→ Exercise prompt:
Your copy must hold all of the data below, unchanged and without images.

=-=-=

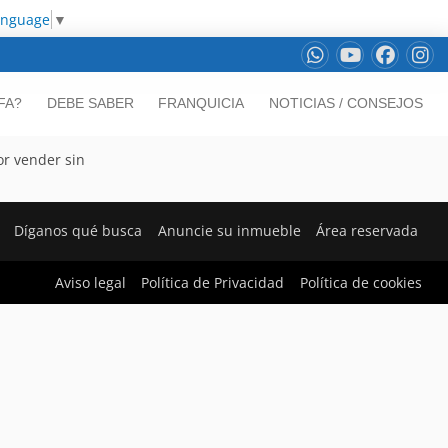
anguage
▼
FA?
DEBE SABER
FRANQUICIA
NOTICIAS / CONSEJOS
or vender sin
Díganos qué busca
Anuncie su inmueble
Área reservada
Aviso legal
Política de Privacidad
Política de cookies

=-=-=

→ Response for this exercise:
anguage
▼
FA?
DEBE SABER
FRANQUICIA
NOTICIAS / CONSEJOS
or vender sin
Díganos qué busca
Anuncie su inmueble
Área reservada
Aviso legal
Política de Privacidad
Política de cookies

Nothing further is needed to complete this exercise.